「プロは結果がすべて」なのか

『南極物語』とか、『敦煌』のような厳しい環境での撮影に必ず呼ばれる俳優がいたという話を聞いたことがある。もちろん、演技力も評価されていたのだろうが、その人がいると現場が楽しくなるということも評価されていたらしい。

サッカーの世界では、今バルセロナのサッカーが世界中の憧れになっている。単に勝つだけでなく、美しいパスワークで観客を魅了するサッカーが評価されている。00年代はじめまでは、どちらかといえばスピードや高さといった体力重視の単純に攻めて負けないサッカーが主流になってきていたのだが、ここ数年で流れが変わってきた。

よく「プロは結果がすべて」という言葉を聞くことがある。

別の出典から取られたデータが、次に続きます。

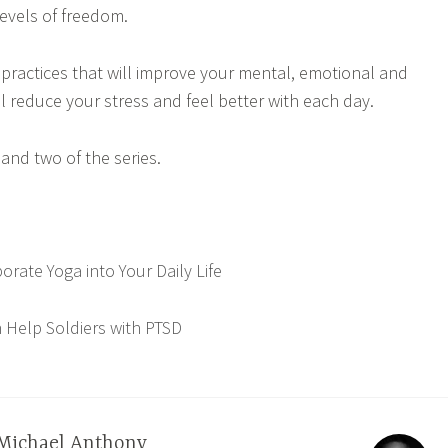
levels of freedom.
f practices that will improve your mental, emotional and
will reduce your stress and feel better with each day.
and two of the series.
rate Yoga into Your Daily Life
Help Soldiers with PTSD
Michael Anthony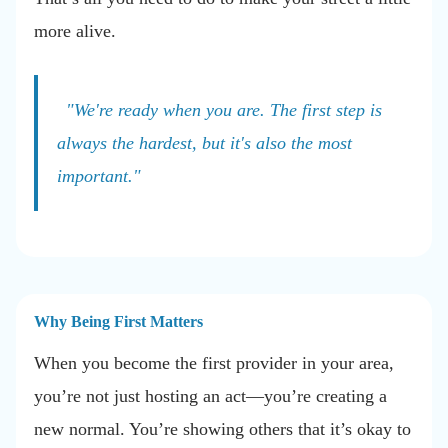
more alive.
"We're ready when you are. The first step is
always the hardest, but it's also the most
important."
Why Being First Matters
When you become the first provider in your area,
you’re not just hosting an act—you’re creating a
new normal. You’re showing others that it’s okay to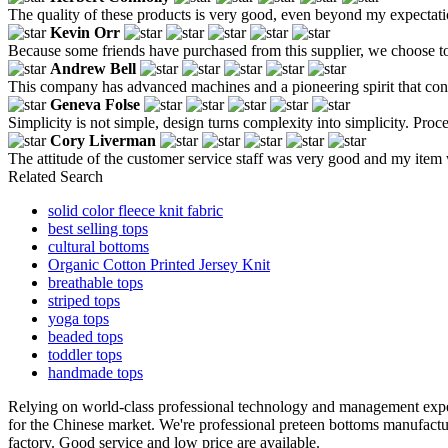
The quality of these products is very good, even beyond my expectati
Kevin Orr
Because some friends have purchased from this supplier, we choose to 
Andrew Bell
This company has advanced machines and a pioneering spirit that con
Geneva Folse
Simplicity is not simple, design turns complexity into simplicity. Proc
Cory Liverman
The attitude of the customer service staff was very good and my item
Related Search
solid color fleece knit fabric
best selling tops
cultural bottoms
Organic Cotton Printed Jersey Knit
breathable tops
striped tops
yoga tops
beaded tops
toddler tops
handmade tops
Relying on world-class professional technology and management expe
for the Chinese market. We're professional preteen bottoms manufact
factory. Good service and low price are available.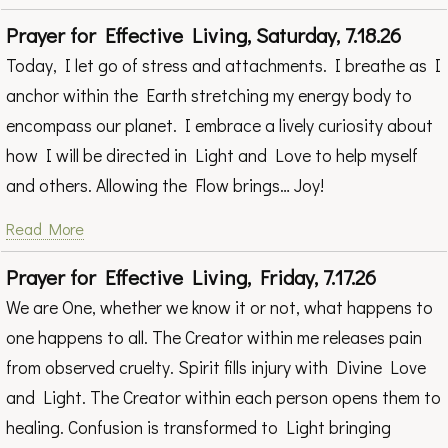
Prayer for Effective Living, Saturday, 7.18.26
Today, I let go of stress and attachments. I breathe as I
anchor within the Earth stretching my energy body to
encompass our planet. I embrace a lively curiosity about
how I will be directed in Light and Love to help myself
and others. Allowing the Flow brings… Joy!
Read More
Prayer for Effective Living, Friday, 7.17.26
We are One, whether we know it or not, what happens to
one happens to all. The Creator within me releases pain
from observed cruelty. Spirit fills injury with Divine Love
and Light. The Creator within each person opens them to
healing. Confusion is transformed to Light bringing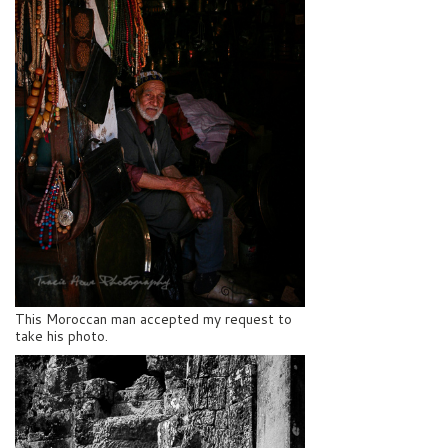
This Moroccan man accepted my request to
take his photo.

ぼくは、これをあまり好きではない。バルセロナ以前のサッカーのようで。もちろん、結果にもある程度は責任を持つ必要があるけれど、結果プラスアルファの部分が重要だと思っている。見て楽しいバルセロナのサッカーや、前述の某俳優のように、結果に至るプロセスの魅力というのも重要だと思うのだ。

デザインのプロセスの2つの意味

デザインにおけるプロセスには、2つの意味がある。ひとつは、いわゆるワークフローとしての意味。仕事をこうやって進めて行きましょう。コンセンサスを作って行きましょうという過程。仕事の進め方として、あの人に任せれば安心できるとか、あの人を打ち合わせするのは楽しいというのは一つの価値だろう。もうひとつは、デザインを作り上げるためのプロセス。どういう思考で生まれてくるかということ。

ぼくは、デザインのルールとか、原則という考え方があまり好きではない(そういう本に寄稿していたりもするが)。単発のルールを組み合わせればそれが「デザイン」になるとは思っていないから。むしろ、組み立てる思考の流れこそが重要だと思っている。『デザインの教室』『デザインの授業』で書いたのは、そういうことなのだけど。

それはデザイナーに向けているとともに、特に『デザインの授業』では、デザインに関わるデザイナー以外の人にも向けているつもり。それが唯一の方法ではないとしても、デザインするうえで、これらの本で紹介しているような思考の流れがプロセスとしてあるということを理解して欲しい。そうすれば、デザインが知的生産物であり、昨日の記事の天王寺区役所のような「デザイン=0円」になったりするようなものではないということが、理解してもらえると思っている。

天王寺区役所のような話を聞くと、デザイナーの側も、デザインというものを社会にもっと理解してもらう努力をする必要があると痛感する。それは結果を高めることとともに、デザインが生まれるプロセス(2つのプロセス)を理解してもらうことが必要だと思う。